My mother Claudia’s deep, unabiding love of Christmas—or, as she called it, “Crimpus”—exacerbates this loss. Her adoration of the holiday did not come from any religious tradition (I grew up in an agnostic household), but it was an opportunity for all of her whimsy and sweetness to be on full display. Instead of an angel on the tree, we had a yellow plastic toy alien named Abelard who tragically lost his legs in a hot stovetop accident. But with a toilet paper roll, some cardstock wings, and a tissue paper gown, my mother transformed him into our hideous-but-lovable guardian. His bulbous, bright orange plastic eyes watched over us every Christmas.
She set the dinner menu each year, which was always manicotti made with a tomato sauce that she lovingly called “Addicto.” (Our family literally had no cultural connection to the dish, beyond the fact that she was excellent at making it.) Similarly, in an off-kilter offering to my father’s Jewish heritage, we would play dreidel every Christmas Eve, all of us carefully cross-referencing a tiny tri-folded piece of paper reminding us which Hebrew letter meant what. The chocolate gelt—half-off at that point, since Hannukah was usually over—felt like exotic talismans.

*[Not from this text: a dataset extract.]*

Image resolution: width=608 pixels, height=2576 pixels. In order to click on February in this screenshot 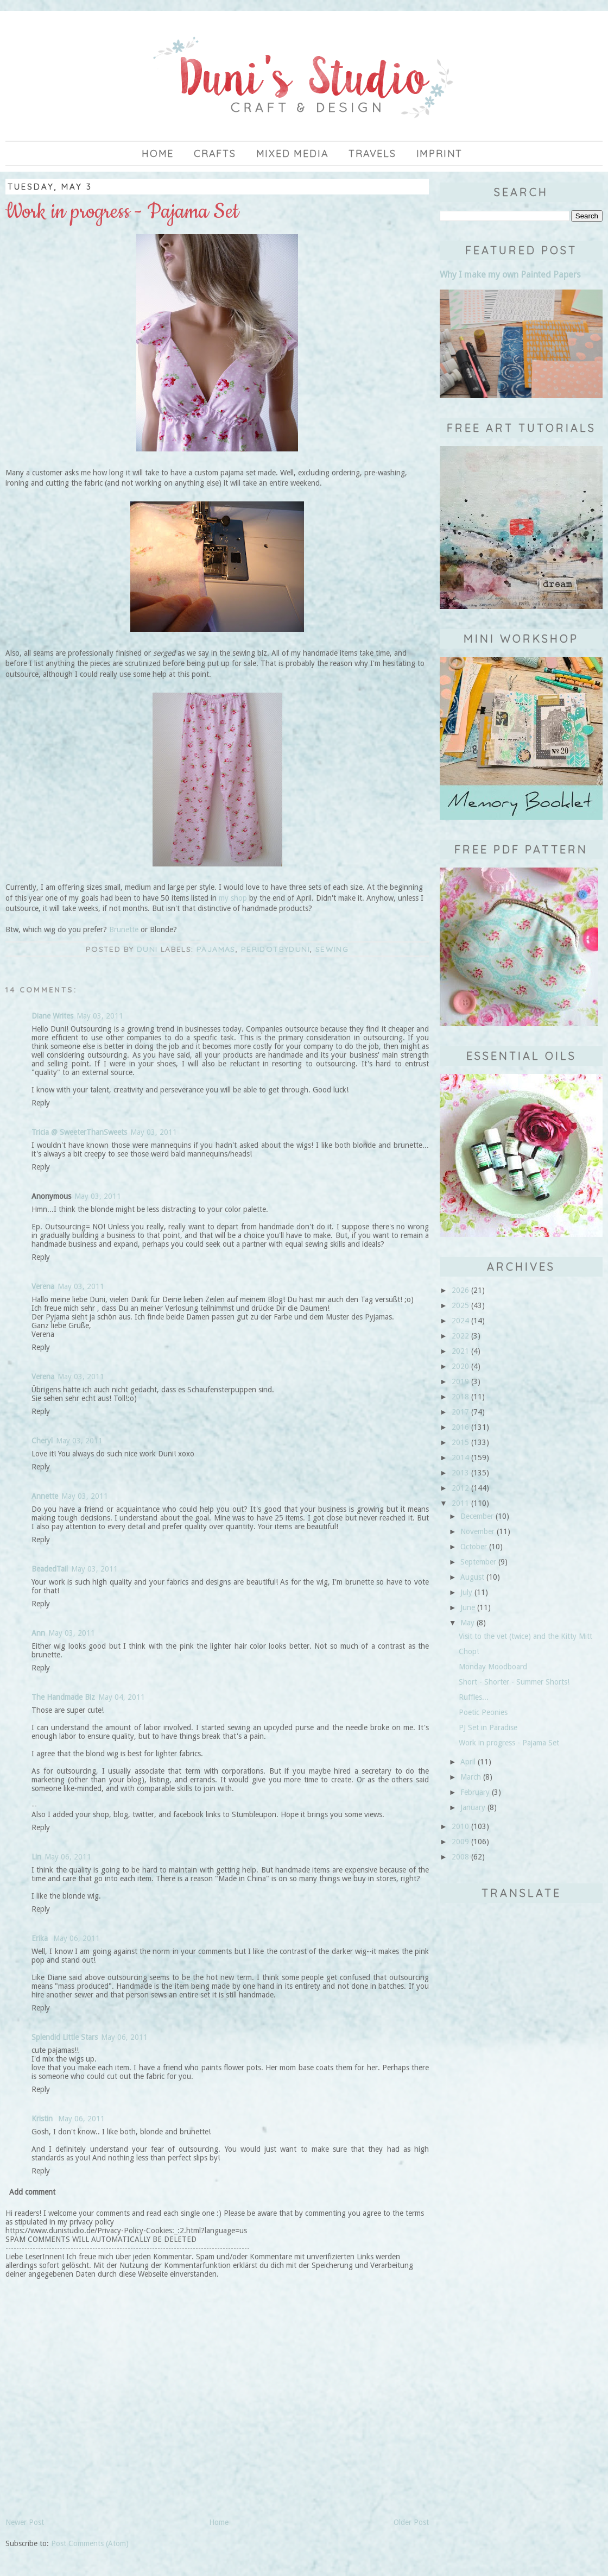, I will do `click(475, 1792)`.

The rules of gift-giving were simple: No one ever opened gifts simultaneously, because half of the fun was oohing and ahhing over each other’s spoils. The gift tag also had to be funny, including either an illustration, an inside joke, or a signoff from one of our family pets. For several years, my parents would perfunctorily exchange sweatsuits that they had purchased for one another at K-Mart, and we were often joined by my much older, very cool half-siblings after they spent time with their mom. (Those were some of the very best Christmases, though we never changed much about how we celebrated.) Then, when I was older, my mother began giving me post-Christmas dinner tarot readings; her delicate hands belied the force she used to shuffle the large, waxy cards. We would talk and talk and talk as we charted out my life together.